Par égard pour Sarah, présente à l’étage, nous étions restés relativement silencieux ; c’est le dernier cri de Karen qui a rompu le silence, mais comme j’avais planté mes dents dans son téton droit au moment de mon orgasme, je suppose que je ne pouvais m’en prendre qu’à moi-même. Une minute plus tard, nous avons entendu Sarah entrer dans la salle de bain et, un instant après, Karen m’a repoussé en grognant : « Remonte ton pantalon, Jason ! »

J’ai hésité quelques secondes, la tête penchée, à l’écoute du moindre mouvement, puis j’ai jeté un coup d’œil à l’horloge avant de siffler : « Attends une seconde ; il n’est que onze heures, Sarah ne se lèvera pas avant au moins une heure. Je veux encore… »

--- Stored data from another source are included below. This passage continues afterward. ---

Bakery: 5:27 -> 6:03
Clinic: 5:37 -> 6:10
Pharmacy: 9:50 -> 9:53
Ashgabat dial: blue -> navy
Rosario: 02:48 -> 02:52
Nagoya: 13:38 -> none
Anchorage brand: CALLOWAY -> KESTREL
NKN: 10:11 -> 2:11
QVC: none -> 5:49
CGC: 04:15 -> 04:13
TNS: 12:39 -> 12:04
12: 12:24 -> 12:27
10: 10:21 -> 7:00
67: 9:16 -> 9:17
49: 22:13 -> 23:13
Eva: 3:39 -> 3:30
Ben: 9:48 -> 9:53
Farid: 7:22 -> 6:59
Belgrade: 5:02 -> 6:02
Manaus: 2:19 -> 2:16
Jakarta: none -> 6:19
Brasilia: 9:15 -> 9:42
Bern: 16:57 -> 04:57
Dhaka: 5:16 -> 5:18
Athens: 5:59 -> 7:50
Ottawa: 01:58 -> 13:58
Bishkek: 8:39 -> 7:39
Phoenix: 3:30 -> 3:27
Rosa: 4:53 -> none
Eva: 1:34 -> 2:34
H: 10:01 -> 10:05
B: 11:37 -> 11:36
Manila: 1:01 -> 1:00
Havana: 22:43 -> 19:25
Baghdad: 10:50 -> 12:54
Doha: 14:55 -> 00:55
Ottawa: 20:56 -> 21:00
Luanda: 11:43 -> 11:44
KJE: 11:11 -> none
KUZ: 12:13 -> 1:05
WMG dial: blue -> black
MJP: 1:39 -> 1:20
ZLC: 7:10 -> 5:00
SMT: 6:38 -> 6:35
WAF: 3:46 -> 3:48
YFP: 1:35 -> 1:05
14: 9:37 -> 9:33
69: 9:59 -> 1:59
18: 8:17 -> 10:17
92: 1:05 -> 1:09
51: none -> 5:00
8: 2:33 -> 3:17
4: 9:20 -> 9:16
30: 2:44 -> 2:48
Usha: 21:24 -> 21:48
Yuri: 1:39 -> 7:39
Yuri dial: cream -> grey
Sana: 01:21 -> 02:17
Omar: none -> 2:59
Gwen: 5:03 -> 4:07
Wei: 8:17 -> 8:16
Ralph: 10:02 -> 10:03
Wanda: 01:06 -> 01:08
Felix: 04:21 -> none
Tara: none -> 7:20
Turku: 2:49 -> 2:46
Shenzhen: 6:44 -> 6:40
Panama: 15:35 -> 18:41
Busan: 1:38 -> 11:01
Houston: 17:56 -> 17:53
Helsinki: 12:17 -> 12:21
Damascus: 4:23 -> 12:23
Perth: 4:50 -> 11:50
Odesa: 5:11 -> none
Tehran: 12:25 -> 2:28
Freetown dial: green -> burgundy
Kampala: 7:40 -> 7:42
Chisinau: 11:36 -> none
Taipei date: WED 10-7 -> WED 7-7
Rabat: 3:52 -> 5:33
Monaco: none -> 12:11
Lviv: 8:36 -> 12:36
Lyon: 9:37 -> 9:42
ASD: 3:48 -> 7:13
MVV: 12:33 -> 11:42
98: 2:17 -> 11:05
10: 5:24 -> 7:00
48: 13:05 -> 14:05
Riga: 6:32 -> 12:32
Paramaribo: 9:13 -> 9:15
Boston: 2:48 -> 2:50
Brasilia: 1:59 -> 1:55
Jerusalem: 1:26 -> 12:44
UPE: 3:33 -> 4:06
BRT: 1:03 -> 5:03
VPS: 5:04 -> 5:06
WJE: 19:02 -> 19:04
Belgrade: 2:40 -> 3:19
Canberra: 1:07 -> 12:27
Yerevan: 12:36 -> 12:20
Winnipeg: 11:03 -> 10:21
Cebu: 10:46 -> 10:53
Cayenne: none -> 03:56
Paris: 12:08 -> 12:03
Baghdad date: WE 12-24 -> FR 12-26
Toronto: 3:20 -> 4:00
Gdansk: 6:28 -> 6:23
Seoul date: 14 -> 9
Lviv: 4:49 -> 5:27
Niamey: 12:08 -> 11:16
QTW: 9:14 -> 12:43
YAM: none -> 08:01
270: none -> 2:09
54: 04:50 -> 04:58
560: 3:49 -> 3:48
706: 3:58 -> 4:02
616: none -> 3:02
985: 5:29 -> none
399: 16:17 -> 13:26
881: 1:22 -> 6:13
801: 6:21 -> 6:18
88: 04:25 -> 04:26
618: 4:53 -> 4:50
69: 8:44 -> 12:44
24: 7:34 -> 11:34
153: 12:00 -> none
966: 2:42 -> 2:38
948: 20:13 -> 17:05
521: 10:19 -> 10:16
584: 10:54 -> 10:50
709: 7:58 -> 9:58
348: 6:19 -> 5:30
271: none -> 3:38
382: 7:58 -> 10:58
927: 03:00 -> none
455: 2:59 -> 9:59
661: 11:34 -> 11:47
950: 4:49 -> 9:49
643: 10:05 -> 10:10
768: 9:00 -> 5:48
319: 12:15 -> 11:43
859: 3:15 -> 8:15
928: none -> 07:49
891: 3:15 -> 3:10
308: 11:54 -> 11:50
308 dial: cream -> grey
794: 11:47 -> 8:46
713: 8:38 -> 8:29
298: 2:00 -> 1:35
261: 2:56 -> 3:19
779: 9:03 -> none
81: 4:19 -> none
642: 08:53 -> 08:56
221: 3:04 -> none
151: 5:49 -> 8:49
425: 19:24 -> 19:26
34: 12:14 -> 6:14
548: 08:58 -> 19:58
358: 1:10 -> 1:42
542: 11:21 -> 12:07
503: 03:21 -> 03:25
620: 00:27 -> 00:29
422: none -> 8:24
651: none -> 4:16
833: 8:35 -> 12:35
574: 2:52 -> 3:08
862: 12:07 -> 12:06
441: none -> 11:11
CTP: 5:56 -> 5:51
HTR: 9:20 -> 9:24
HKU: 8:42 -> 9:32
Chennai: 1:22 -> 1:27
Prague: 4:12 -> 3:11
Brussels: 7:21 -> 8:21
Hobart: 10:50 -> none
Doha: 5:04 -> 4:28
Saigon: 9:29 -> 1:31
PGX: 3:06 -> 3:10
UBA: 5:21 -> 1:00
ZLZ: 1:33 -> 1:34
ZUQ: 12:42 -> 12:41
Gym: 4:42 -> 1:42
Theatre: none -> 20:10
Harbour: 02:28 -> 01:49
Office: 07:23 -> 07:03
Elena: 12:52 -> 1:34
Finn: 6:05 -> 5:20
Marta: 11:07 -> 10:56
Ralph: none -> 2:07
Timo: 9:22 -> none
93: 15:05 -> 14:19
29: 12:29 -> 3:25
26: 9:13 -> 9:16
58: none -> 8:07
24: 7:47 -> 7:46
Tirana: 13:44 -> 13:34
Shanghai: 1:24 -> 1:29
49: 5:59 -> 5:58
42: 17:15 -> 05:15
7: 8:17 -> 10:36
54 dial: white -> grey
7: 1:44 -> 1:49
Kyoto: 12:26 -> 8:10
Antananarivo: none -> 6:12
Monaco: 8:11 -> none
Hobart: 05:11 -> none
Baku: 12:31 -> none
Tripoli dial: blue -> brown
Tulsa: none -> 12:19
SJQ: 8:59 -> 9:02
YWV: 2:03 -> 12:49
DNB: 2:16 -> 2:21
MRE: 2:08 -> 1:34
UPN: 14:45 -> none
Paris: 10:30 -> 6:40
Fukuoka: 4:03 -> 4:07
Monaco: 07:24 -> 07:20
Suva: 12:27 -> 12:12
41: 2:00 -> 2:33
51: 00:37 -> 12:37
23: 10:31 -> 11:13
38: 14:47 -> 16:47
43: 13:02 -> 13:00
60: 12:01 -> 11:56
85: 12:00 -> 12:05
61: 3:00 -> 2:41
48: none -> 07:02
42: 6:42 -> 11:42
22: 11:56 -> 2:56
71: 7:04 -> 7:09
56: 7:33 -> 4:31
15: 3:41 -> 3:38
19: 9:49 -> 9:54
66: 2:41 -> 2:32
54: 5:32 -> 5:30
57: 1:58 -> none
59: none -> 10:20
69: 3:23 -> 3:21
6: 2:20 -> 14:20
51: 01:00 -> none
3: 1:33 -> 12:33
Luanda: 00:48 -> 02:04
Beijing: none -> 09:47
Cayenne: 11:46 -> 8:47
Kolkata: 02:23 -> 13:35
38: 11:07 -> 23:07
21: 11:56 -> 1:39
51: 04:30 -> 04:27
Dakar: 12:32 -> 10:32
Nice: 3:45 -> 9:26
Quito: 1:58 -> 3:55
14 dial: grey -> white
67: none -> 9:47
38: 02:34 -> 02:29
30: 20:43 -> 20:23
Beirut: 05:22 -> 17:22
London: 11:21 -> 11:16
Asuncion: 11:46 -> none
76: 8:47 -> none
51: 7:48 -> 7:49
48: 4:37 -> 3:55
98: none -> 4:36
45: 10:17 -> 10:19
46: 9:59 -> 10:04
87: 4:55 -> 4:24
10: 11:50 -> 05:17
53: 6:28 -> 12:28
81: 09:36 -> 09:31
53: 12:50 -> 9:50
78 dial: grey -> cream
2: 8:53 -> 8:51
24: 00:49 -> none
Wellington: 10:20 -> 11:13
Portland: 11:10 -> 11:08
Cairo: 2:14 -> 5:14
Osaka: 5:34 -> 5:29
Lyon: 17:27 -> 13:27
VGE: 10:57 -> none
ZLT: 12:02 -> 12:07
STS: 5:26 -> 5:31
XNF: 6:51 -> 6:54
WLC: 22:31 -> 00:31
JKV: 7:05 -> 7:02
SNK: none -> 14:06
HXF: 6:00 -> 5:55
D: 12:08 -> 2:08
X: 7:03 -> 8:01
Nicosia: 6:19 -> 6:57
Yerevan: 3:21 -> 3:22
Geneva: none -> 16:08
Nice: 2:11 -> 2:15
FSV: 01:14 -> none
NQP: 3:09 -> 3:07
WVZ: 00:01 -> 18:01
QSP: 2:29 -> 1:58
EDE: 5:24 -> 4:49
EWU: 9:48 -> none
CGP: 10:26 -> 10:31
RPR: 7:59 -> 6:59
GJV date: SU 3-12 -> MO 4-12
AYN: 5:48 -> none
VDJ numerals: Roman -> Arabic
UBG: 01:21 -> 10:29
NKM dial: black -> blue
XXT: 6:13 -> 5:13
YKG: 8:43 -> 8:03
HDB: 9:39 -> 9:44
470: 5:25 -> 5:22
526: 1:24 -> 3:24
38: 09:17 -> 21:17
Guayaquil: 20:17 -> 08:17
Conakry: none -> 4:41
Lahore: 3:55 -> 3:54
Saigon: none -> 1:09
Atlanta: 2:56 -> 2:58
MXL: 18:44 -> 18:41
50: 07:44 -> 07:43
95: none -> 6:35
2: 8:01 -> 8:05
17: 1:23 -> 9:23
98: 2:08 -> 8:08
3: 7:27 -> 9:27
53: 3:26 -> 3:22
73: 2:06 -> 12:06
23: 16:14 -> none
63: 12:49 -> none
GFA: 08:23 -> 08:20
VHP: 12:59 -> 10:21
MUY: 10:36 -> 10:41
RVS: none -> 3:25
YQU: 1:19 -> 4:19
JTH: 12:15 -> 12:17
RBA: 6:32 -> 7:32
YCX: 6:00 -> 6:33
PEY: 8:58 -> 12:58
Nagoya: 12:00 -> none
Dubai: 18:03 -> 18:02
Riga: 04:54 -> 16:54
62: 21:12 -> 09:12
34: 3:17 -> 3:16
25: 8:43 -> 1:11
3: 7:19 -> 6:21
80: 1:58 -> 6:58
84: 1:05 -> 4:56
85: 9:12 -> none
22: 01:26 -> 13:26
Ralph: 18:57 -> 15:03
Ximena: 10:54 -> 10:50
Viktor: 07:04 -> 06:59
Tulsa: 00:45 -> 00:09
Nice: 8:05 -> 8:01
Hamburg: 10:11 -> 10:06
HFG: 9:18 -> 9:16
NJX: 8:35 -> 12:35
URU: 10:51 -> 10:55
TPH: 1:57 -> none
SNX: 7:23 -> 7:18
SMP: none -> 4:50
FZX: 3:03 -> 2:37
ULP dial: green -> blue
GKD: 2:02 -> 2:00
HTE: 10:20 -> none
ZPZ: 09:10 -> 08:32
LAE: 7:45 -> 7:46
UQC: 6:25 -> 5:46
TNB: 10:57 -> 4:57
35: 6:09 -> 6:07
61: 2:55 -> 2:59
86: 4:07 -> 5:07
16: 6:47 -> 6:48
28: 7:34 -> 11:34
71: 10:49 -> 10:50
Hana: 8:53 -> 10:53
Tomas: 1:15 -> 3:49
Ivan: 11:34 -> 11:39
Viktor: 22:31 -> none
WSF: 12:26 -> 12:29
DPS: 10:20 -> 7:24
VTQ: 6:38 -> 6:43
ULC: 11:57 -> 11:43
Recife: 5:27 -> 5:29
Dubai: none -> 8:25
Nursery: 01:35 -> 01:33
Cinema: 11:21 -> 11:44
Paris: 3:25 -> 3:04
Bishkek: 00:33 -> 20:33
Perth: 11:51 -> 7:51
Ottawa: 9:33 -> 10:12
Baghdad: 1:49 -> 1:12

« Je m’en fiche de ce que tu veux, Jason ; ce sera pour une autre fois, on ne le fait pas maintenant que Sarah est réveillée. » Karen avait remis sa robe de chambre en parlant et attrapa un torchon pour éponger le liquide renversé sur le comptoir et entre ses jambes. « Remets ton pantalon et casse-toi avant que Sarah ne descende. »

« Foutez le camp où ? » C’était chez moi. Karen a répondu à cette question aussi : « Va courir jusqu’à Danny & Annes pour prendre le minibus ; si tu as encore le visage rouge en rentrant, au moins tu auras une excuse. » C’est seulement en remarquant la couleur et la transpiration intenses de Karen que j’ai réalisé à quel point nous devions avoir l’air ridicules ; acquiesçant d’un signe de tête, je me suis dirigée vers la porte de derrière.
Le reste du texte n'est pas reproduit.